*** Opening SUPPLIED INFORMATION ***

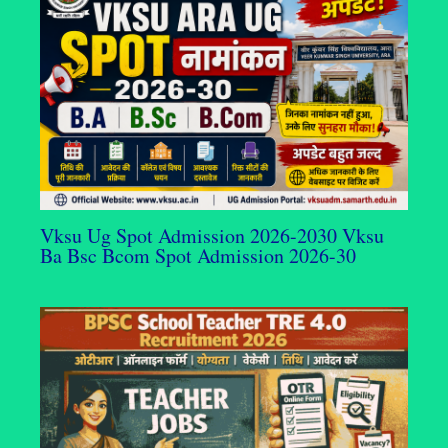
Vksu Ug Spot Admission 2026-2030 Vksu
Ba Bsc Bcom Spot Admission 2026-30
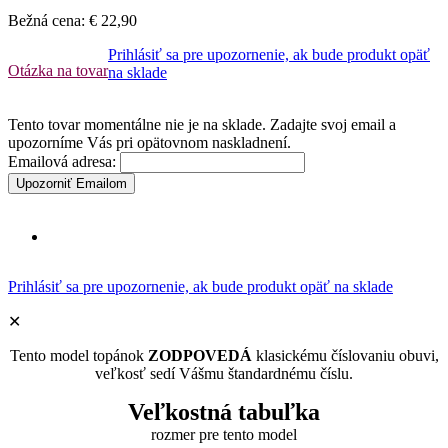
Bežná cena:
€ 22,90
Prihlásiť sa pre upozornenie, ak bude produkt opäť
Otázka na tovar
na sklade
Tento tovar momentálne nie je na sklade. Zadajte svoj email a
upozorníme Vás pri opätovnom naskladnení.
Emailová adresa:
Upozorniť Emailom
Prihlásiť sa pre upozornenie, ak bude produkt opäť na sklade
✕
Tento model topánok
ZODPOVEDÁ
klasickému číslovaniu obuvi,
veľkosť sedí Vášmu štandardnému číslu.
Veľkostná tabuľka
rozmer pre tento model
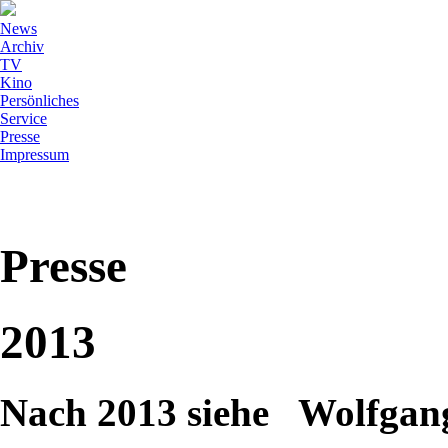
News
Archiv
TV
Kino
Persönliches
Service
Presse
Impressum
Presse
2013
Nach 2013 siehe Wolfg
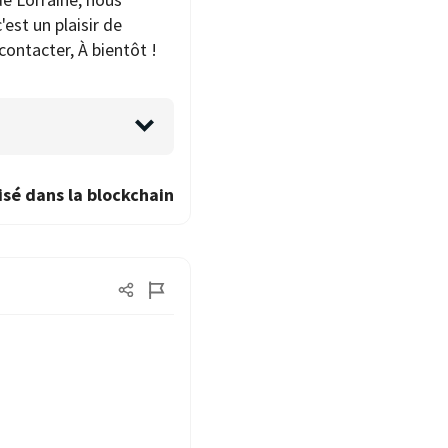
est un plaisir de
contacter, À bientôt !
isé dans la blockchain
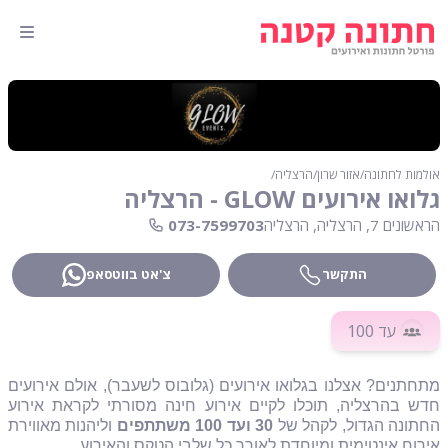
אולמות לחתונה
∕
אזור שרון
∕
הרצליה
∕
גלואו אירועים GLOW - הרצליה
הראשונים 7, הרצליה, הרצליה
073-7599703
התקשר
צ'אט בווטסאפ
עד 100
מתחתנים? אצלנו ב
גלואו
אירועים (גלובוס לשעבר), אולם אירועים
חדש בהרצליה, תוכלו לקיים אירוע חינה מסורתי לקראת אירוע
החתונה הגדול, לקהל של
30 ועד 100 משתתפים
וליהנות מאווירת
אירוח אינטימית ומיוחדת לאורך כל שלבי הטקס והאירוע.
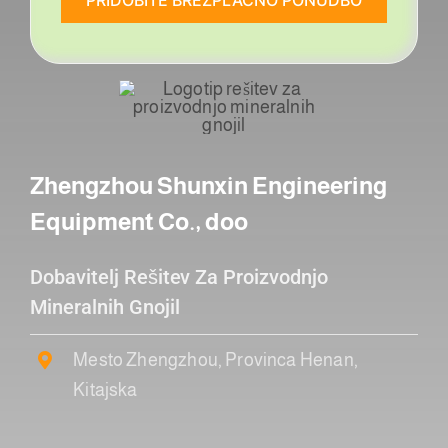
Zhengzhou Shunxin Engineering
Equipment Co., doo
Dobavitelj Rešitev Za Proizvodnjo
Mineralnih Gnojil
Mesto Zhengzhou, Provinca Henan,
Kitajska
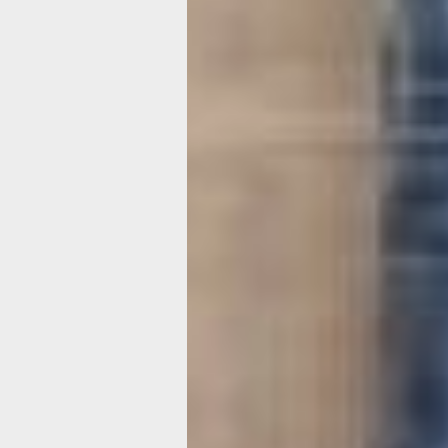
с десяток курток и брюк точно приш
разрезать на лоскутки. Как же созда
чудо-картины пенсионерки? Оказывае
очень кропотливый труд.
— Сначала мы придумываем эскиз,
прорисовываем на бумаге, потом по
цвета, вырезаем детали из ткани.
Выкладываем, и если результат устр
садимся за швейную машинку. Все ч
нужно очень аккуратно нашить друг н
а потом пришить к текстильной осно
рассказывает руководитель клуба О
Янкович. — На одну работу уходит от
недель до месяца.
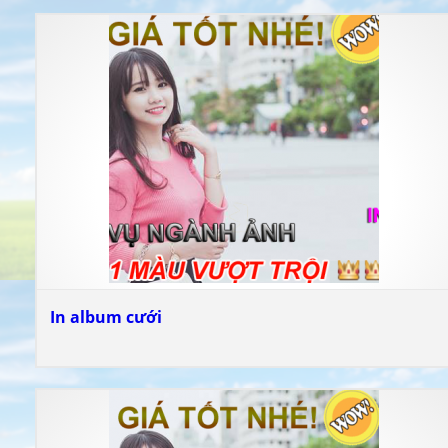
In album cưới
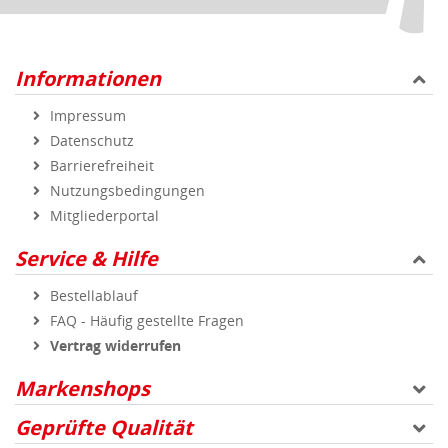
Informationen
Impressum
Datenschutz
Barrierefreiheit
Nutzungsbedingungen
Mitgliederportal
Service & Hilfe
Bestellablauf
FAQ - Häufig gestellte Fragen
Vertrag widerrufen
Markenshops
Geprüfte Qualität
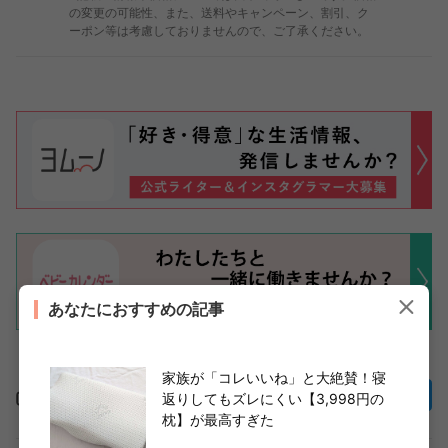
の変更の可能性、また、送料やキャンペーン、割引、ク
ーポン等は考慮しておりませんので、ご了承ください。
あなたにおすすめの記事
家族が「コレいいね」と大絶賛！寝
この記事をシェア
返りしてもズレにくい【3,998円の
枕】が最高すぎた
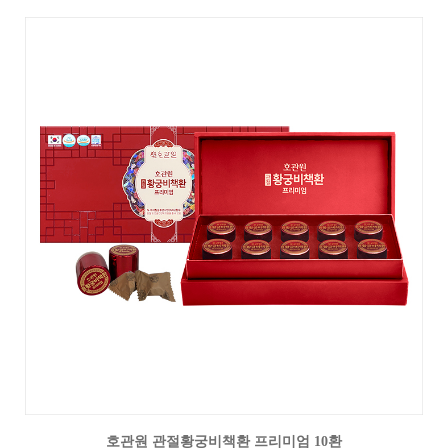
호관원 관절황궁비책환 프리미엄 10환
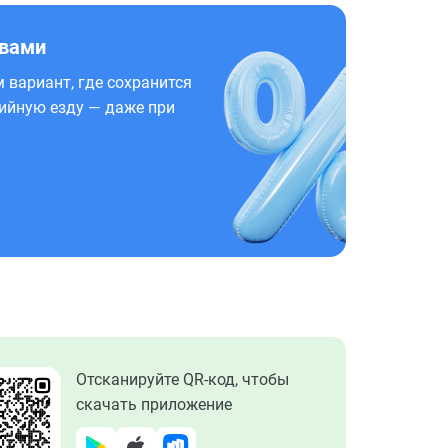
 вами
 вариант, где сохранится
ийную езду — даже при
Отсканируйте QR-код, чтобы
скачать приложение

*** Closing SUPPLIED INFORMATION ***

REQUIREMENT. All lines above containing the string "потом" are to be collected.

YOUR SOLUTION.
прорисовываем на бумаге, потом по
а потом пришить к текстильной осно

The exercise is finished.